Respiratory therapists are also primary clinicians in conducting tests to measure lung function and teaching people to manage asthma, chronic obstructive pulmonary disorder among other cardiac and lung functions.

Internationally, Respiratory Therapists that provide lung function testing are termed respiratory scientists, but in North America, they may be a Respiratory Therapist or may also be a certified pulmonary function technician in the United States.

Home-health care

Outside of clinics and hospitals, Respiratory Therapists often manage home oxygen needs of patients and their families, providing around the clock support for home ventilators and other equipment for conditions like sleep apnea.

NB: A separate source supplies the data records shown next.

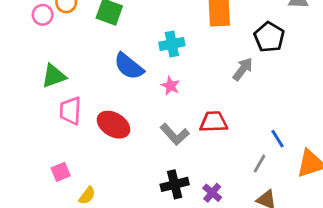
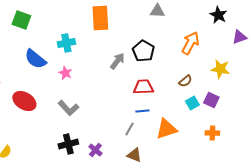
black pentagon: (269, 37) -> (143, 51), moved
red trapezoid: (214, 122) -> (143, 87), moved
blue line: (278, 139) -> (142, 111), turned -64

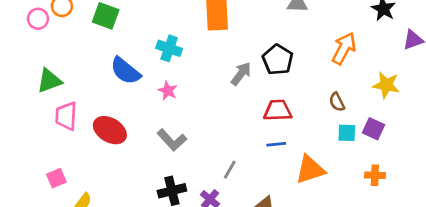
cyan cross: (66, 43) -> (169, 48), turned 30
brown semicircle: (185, 81) -> (337, 102), turned 104
cyan square: (192, 103) -> (347, 133), turned 32
gray line: (129, 129) -> (230, 170), moved

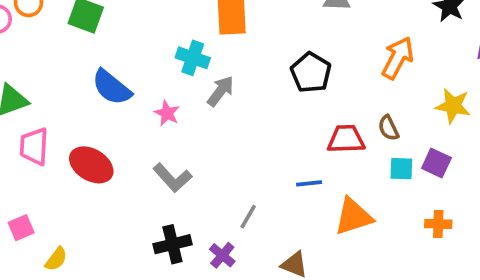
cyan cross: (169, 48) -> (193, 58), moved
gray arrow: (241, 74) -> (220, 91), moved
red trapezoid: (278, 110) -> (346, 139), moved

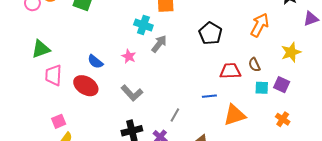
blue semicircle: (112, 87) -> (95, 62), moved, size x0.7
yellow star: (453, 106) -> (291, 52), turned -30
orange cross: (438, 224) -> (283, 119), turned 32
pink square: (21, 228) -> (59, 121), moved

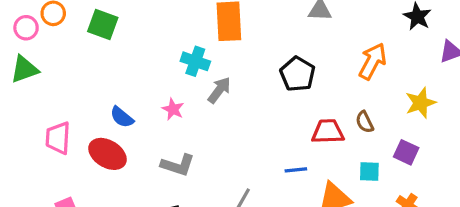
green triangle: (41, 49) -> (24, 69), moved
cyan square: (262, 88) -> (369, 171), moved
gray L-shape: (132, 93) -> (178, 165), turned -30

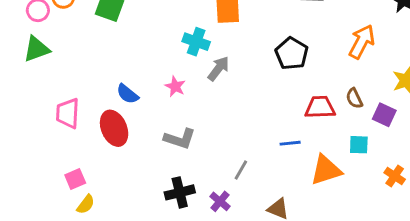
purple square: (406, 152) -> (384, 115), moved
red ellipse: (107, 154) -> (114, 128), turned 36

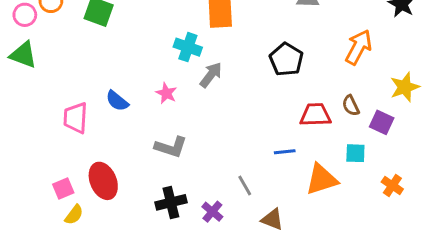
green triangle: (36, 49) -> (23, 55), turned 40
pink trapezoid: (68, 113) -> (76, 118), moved
red ellipse: (114, 128) -> (103, 181), moved
gray line: (241, 170) -> (245, 186), moved, turned -60

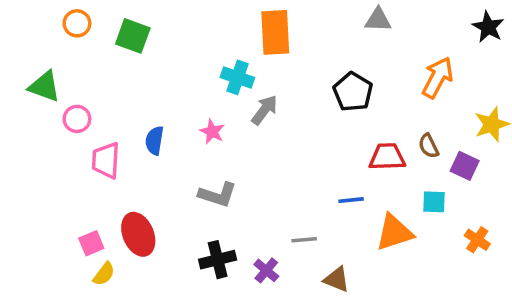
pink circle: (25, 15) -> (77, 119), moved
blue semicircle: (117, 101) -> (154, 141), turned 60
gray line: (245, 186) -> (304, 240), turned -65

In the clinic or outpatient setting Respiratory Therapists assist with diagnosis and serve as an educator for patients suffering from cardiac and respiratory illness.[1] In the United States, Respiratory Therapists with certification as Registered Respiratory Therapists evaluate and treat patients with a great deal of autonomy under the direction of a pulmonologist.[2] In facilities that maintain critical care transport teams Respiratory Therapists are a preferred addition to all types of surface or air transport.[3]

Public education

In other settings Respiratory Therapists are found in schools as asthma educators, working with teachers and coaches about childhood symptoms of asthma and how to spot an emergency. In the United States, legislation has been introduced several times to allow Respiratory Therapists certified as asthma specialists with registered Respiratory Therapist certification to prescribe and manage previously diagnosed respiratory patients in physician clinics.[4][5] In sleep clinics, Respiratory Therapists work with physicians in the diagnosis of sleep-related illnesses. Respiratory Therapists in the United States are migrating toward a role with autonomy similar to the nurse practitioner, or as an extension of the physician like the physician assistant.[6] Respiratory Therapists are frequently utilized as complete cardiovascular specialists being utilized to place and manage arterial accesses along with peripherally-inserted central catheters.[7]

A Respiratory Therapist gives an immunization shot to a patient
Pulmonary rehabilitation

Pulmonary rehabilitation may be initiated as a treatment as a source for continuity of improvement after a hospital stay or as a therapeutic way to increase quality of life. Pulmonary rehabilitation is intended to educate the patient, the family, and improve the overall quality of life and prognosis for the patient. Pulmonary Rehabilitation involves therapies and evaluations by Respiratory Therapists, Occupational Therapists and Physical Therapists.